Return the data below exactly, please, but drop the pictures.

Data extracted from a collection
/---

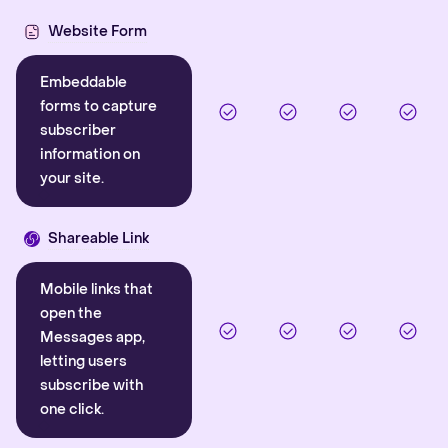
Website Form
Embeddable
forms to capture
subscriber
information on
your site.
Shareable Link
Mobile links that
open the
Messages app,
letting users
subscribe with
one click.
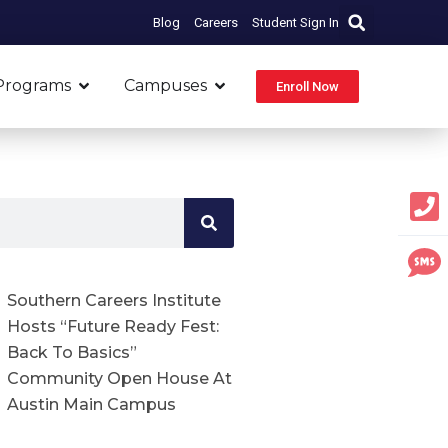
Blog
Careers
Student Sign In
Open Programs
Open Campuses
Programs
Campuses
Enroll Now
Southern Careers Institute
Hosts “Future Ready Fest:
Back To Basics”
Community Open House At
Austin Main Campus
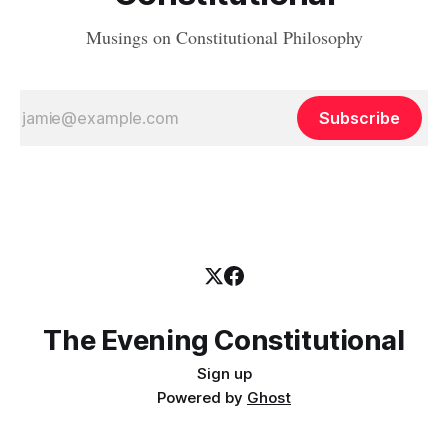
Musings on Constitutional Philosophy
Subscribe
The Evening Constitutional
Sign up
Powered by
Ghost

\---

- [Solution to this exercise]:
Website Form
Embeddable
forms to capture
subscriber
information on
your site.
Shareable Link
Mobile links that
open the
Messages app,
letting users
subscribe with
one click.
Blog
Careers
Student Sign In
Open Programs
Open Campuses
Programs
Campuses
Enroll Now
Southern Careers Institute
Hosts “Future Ready Fest:
Back To Basics”
Community Open House At
Austin Main Campus
Musings on Constitutional Philosophy
Subscribe
The Evening Constitutional
Sign up
Powered by
Ghost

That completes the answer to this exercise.